Wally Rippel A developer of battery-powered vehicles says electric cars will work in Iowa and other Midwestern states with a cold climate. Wally Rippel is an engineer at Tesla Motors, a company that makes high-performance electric vehicles.

He says battery-powered cars have an advantage in cold climates that hybrid vehicles, like the Toyota Prius , do not. "We have the technology to keep batteries warm in cold climates and that is using electrical energy and in that sense the pure electric may trump the conventional, non-plug-in hybrid in those areas," Rippel says.

Rippel contends vehicle batteries powered by electricity are a better alternative than hydrogen-fuel cells. "Hydrogen is not an energy source. It is not a fuel like natural gas. You don’t dig a hole in the ground and have hydrogen coming up. You get hydrogen the same way you get electricity by starting out with some sort of primary energy source: coal, oil, natural gas, nuclear, solar, wind," he says.

"The problem with hydrogen is energy efficiency.
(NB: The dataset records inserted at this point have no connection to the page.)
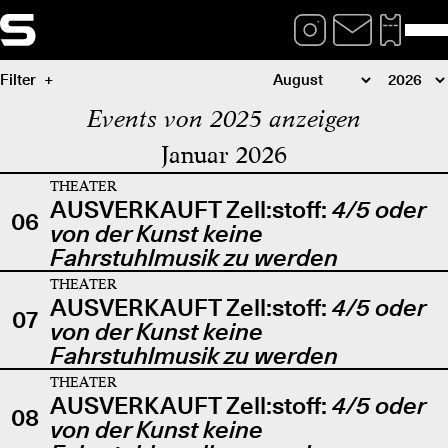
Filter
Events von 2025 anzeigen
Januar 2026
THEATER
AUSVERKAUFT Zell:stoff:
4/5 oder
06
von der Kunst keine
Fahrstuhlmusik zu werden
THEATER
AUSVERKAUFT Zell:stoff:
4/5 oder
07
von der Kunst keine
Fahrstuhlmusik zu werden
THEATER
AUSVERKAUFT Zell:stoff:
4/5 oder
08
von der Kunst keine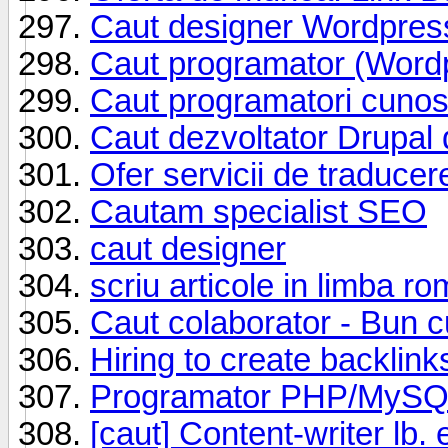
Caut designer Wordpres
Caut programator (Word
Caut programatori cunos
Caut dezvoltator Drupal 
Ofer servicii de traducer
Cautam specialist SEO
caut designer
scriu articole in limba r
Caut colaborator - Bun c
Hiring to create backlinks
Programator PHP/MySQL
[caut] Content-writer lb.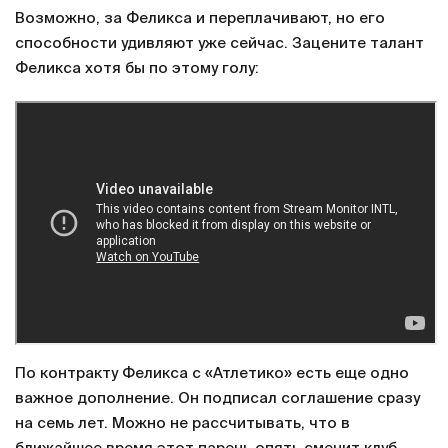
Возможно, за Феликса и переплачивают, но его
способности удивляют уже сейчас. Зацените талант
Феликса хотя бы по этому голу:
По контракту Феликса с «Атлетико» есть еще одно
важное дополнение. Он подписал соглашение сразу
на семь лет. Можно не рассчитывать, что в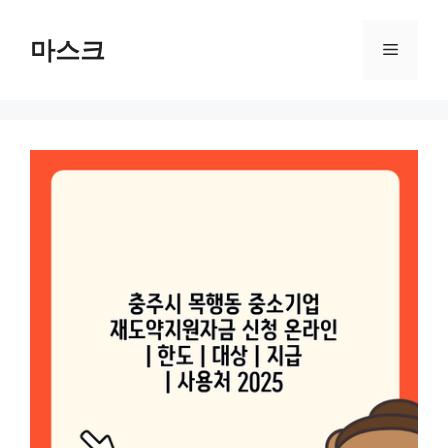
컨
텐
마스크
메
츠
로
뉴
건
너
뛰
기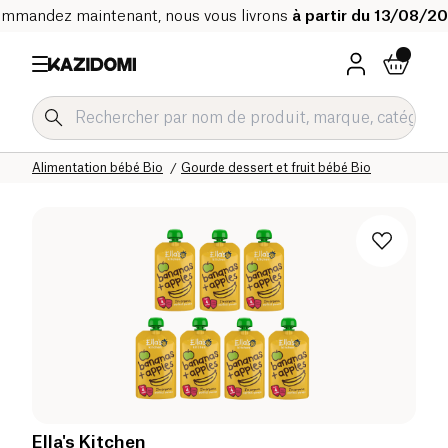
mmandez maintenant, nous vous livrons
à partir du 13/08/2
Accueil
Notre catalogue bio
Bébé & Enfant
Alimentation bébé Bio
Gourde dessert et fruit bébé Bio
Ella's Kitchen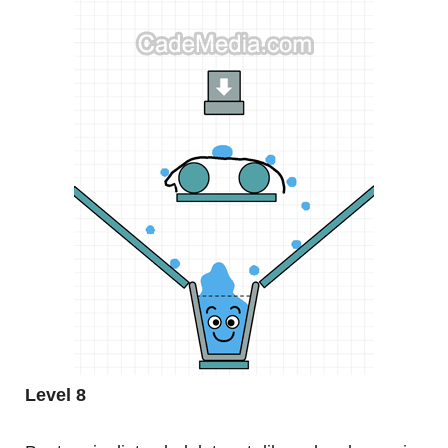
Level 8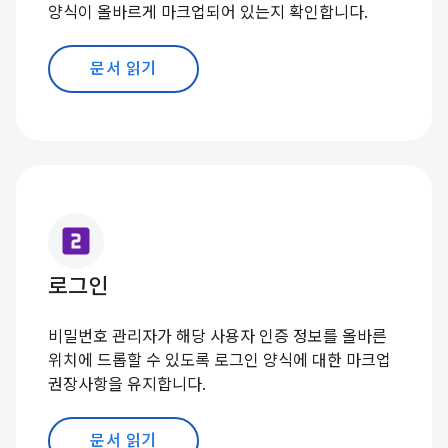
양식이 올바르게 마크업되어 있는지 확인합니다.
문서 읽기
looks_two
로그인
비밀번호 관리자가 해당 사용자 인증 정보를 올바른
위치에 드롭할 수 있도록 로그인 양식에 대한 마크업
권장사항을 유지합니다.
문서 읽기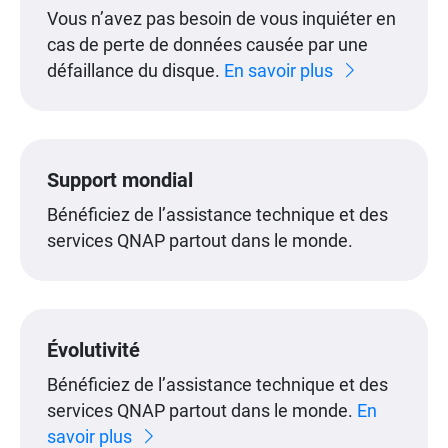
Vous n’avez pas besoin de vous inquiéter en
cas de perte de données causée par une
défaillance du disque.
En savoir plus
Support mondial
Bénéficiez de l’assistance technique et des
services QNAP partout dans le monde.
Évolutivité
Bénéficiez de l’assistance technique et des
services QNAP partout dans le monde.
En
savoir plus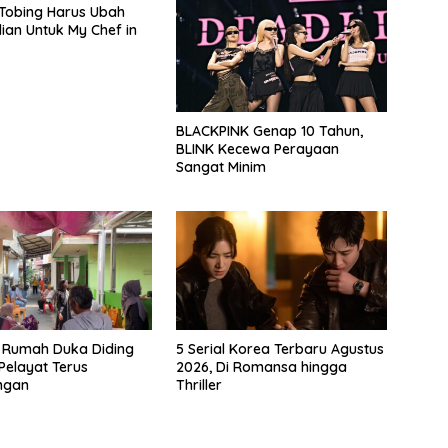
Tobing Harus Ubah
ian Untuk My Chef in
BLACKPINK Genap 10 Tahun,
BLINK Kecewa Perayaan
Sangat Minim
 Rumah Duka Diding
5 Serial Korea Terbaru Agustus
Pelayat Terus
2026, Di Romansa hingga
ngan
Thriller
You end up losing three-quarters of the energy or more when you go from to source of the energy to where you’re going to use it." Rippel will be in Iowa this weekend to speak at the I-Renew Energy and Sustainability Expo at the UNI-Dome in Cedar Falls.

He made his comments during an appearance on "The Exchange" on Iowa Public Radio. Rippel was featured in the 2006 documentary: " Who Killed the Electric Car?" Rippel was among those in the film who contend the oil industry is to blame.

"There’s still roughly a trillion barrels worth of oil left in the Earth’s crust," Rippel said in the documentary. "That’s $100 trillion worth of business yet to be done." Rippel has been developing and promoting electric cars for decades.

In 1968, while Rippel was a student at Caltech, he converted a Volkswagen microbus into an electric vehicle that won the Great Transcontinental Car Race against M-I-T. He now works at Tesla Motors , which is known for its Roadster — an electric car which can go from zero to 60 miles per hour in under four seconds.